• **Material supplied**:
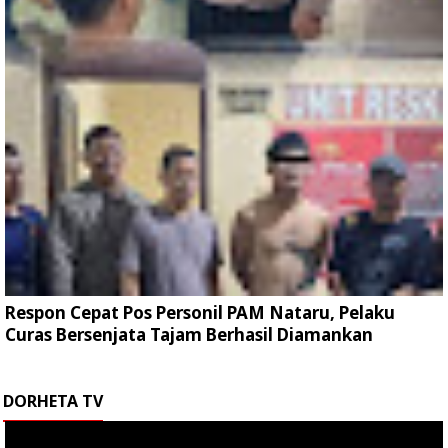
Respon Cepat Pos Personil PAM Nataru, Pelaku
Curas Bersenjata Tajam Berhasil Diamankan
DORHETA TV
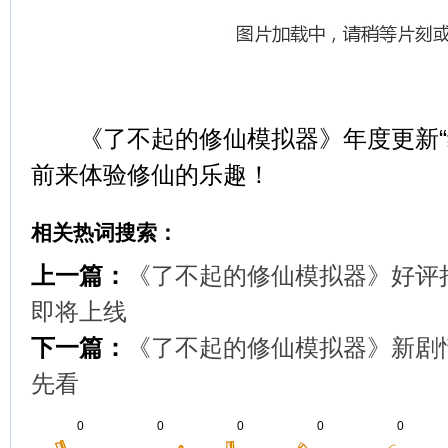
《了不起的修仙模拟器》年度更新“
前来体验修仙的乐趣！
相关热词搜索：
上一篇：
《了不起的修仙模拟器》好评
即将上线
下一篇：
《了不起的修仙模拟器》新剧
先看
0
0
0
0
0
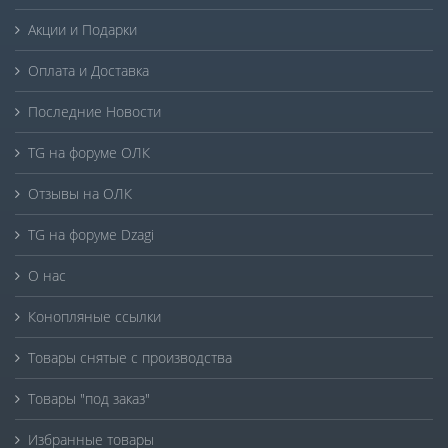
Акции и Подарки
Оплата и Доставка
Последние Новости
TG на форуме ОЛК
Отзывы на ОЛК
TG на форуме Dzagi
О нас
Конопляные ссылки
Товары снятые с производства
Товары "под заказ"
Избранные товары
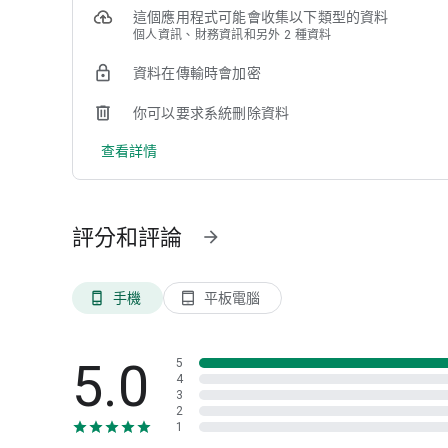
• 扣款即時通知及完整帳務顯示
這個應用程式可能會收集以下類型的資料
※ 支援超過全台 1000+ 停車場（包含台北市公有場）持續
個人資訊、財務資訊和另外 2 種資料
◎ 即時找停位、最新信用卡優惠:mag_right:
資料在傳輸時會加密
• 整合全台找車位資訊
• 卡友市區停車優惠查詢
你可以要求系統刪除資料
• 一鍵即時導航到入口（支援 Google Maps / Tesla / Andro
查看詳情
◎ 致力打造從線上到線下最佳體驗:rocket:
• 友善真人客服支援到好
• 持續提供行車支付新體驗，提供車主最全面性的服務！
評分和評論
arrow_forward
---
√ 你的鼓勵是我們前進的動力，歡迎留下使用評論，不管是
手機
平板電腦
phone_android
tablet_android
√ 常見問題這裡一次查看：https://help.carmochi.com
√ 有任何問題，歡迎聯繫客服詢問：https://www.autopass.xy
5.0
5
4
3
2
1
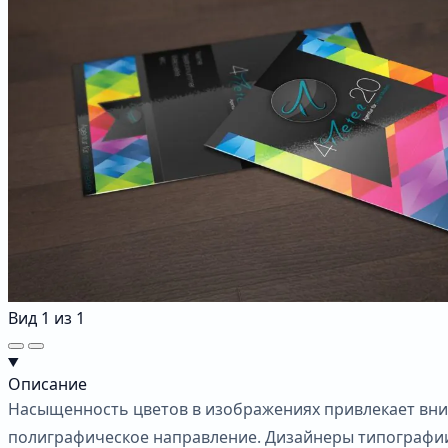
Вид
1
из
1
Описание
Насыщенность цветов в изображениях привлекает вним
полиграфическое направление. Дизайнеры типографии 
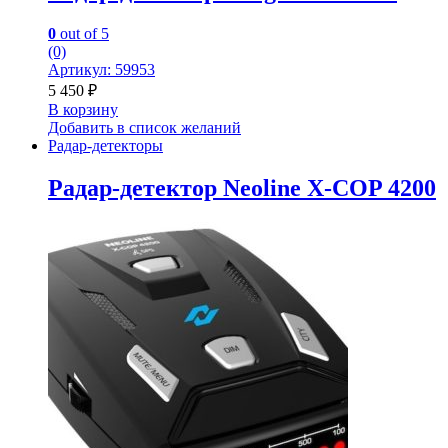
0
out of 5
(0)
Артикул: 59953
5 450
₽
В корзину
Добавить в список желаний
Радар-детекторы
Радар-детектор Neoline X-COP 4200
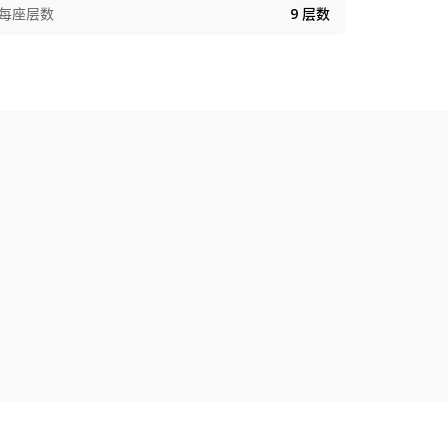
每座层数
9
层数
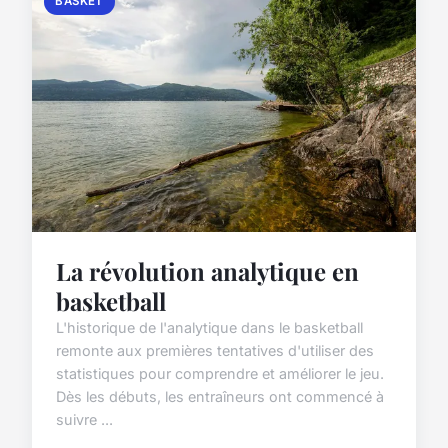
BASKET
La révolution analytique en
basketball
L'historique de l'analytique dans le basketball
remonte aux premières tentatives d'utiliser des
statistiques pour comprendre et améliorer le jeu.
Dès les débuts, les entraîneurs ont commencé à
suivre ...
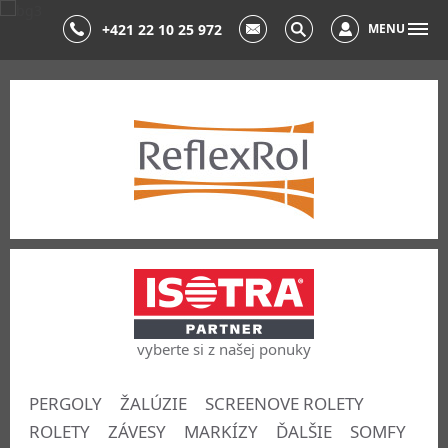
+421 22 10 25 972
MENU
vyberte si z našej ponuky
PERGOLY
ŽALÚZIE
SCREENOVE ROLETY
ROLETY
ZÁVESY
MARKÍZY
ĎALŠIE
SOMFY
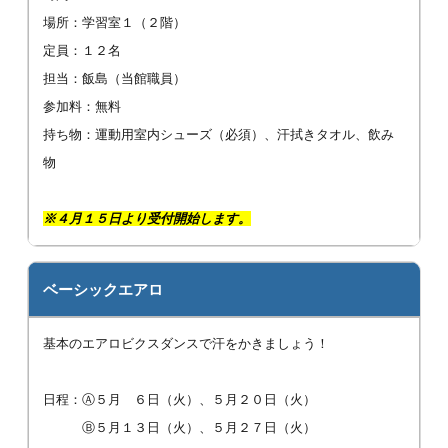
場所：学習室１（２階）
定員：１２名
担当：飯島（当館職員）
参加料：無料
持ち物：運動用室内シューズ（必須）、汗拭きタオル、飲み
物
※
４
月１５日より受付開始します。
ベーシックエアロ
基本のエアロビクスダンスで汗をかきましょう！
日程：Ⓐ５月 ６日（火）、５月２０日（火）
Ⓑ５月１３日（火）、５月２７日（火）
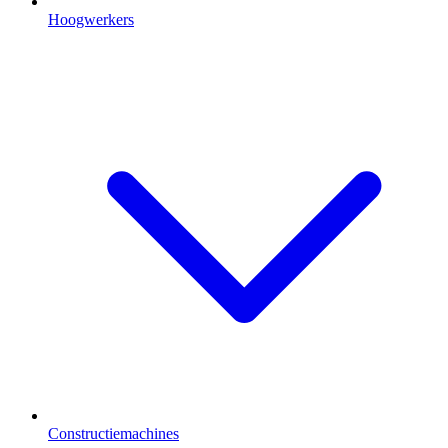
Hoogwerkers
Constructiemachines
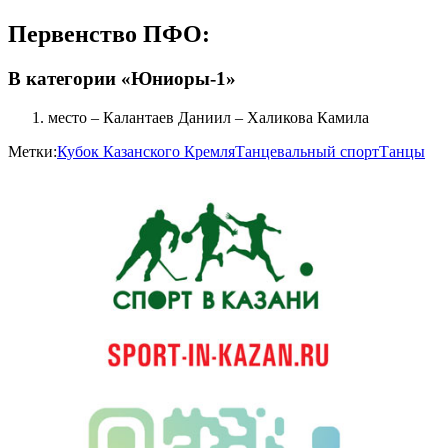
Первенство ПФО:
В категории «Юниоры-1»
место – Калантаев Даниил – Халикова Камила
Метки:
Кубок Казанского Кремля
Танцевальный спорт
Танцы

--

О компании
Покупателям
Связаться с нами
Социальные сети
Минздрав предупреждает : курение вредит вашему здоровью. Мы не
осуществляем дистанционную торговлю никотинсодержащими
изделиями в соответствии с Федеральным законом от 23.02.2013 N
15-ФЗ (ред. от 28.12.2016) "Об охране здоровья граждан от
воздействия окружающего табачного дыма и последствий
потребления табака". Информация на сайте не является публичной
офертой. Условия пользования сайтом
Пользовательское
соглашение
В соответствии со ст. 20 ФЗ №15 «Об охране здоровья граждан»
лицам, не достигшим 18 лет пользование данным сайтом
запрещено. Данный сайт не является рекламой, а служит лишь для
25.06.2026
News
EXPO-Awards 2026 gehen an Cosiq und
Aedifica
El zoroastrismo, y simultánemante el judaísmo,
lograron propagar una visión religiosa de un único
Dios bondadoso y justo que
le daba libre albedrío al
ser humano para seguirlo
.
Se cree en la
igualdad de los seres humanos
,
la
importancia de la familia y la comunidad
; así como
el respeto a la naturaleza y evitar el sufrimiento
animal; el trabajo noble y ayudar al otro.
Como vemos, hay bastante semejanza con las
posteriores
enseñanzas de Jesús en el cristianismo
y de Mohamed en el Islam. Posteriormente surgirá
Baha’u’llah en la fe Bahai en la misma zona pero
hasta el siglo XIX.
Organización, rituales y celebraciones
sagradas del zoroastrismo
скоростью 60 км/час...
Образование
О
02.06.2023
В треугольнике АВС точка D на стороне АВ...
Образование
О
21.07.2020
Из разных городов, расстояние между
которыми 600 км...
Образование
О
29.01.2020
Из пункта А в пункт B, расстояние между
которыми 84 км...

• **Problem**: Wherever the string "между" appears in the records above, copy the line it sits in.

• **Task output**:
Из разных городов, расстояние между
Из пункта А в пункт B, расстояние между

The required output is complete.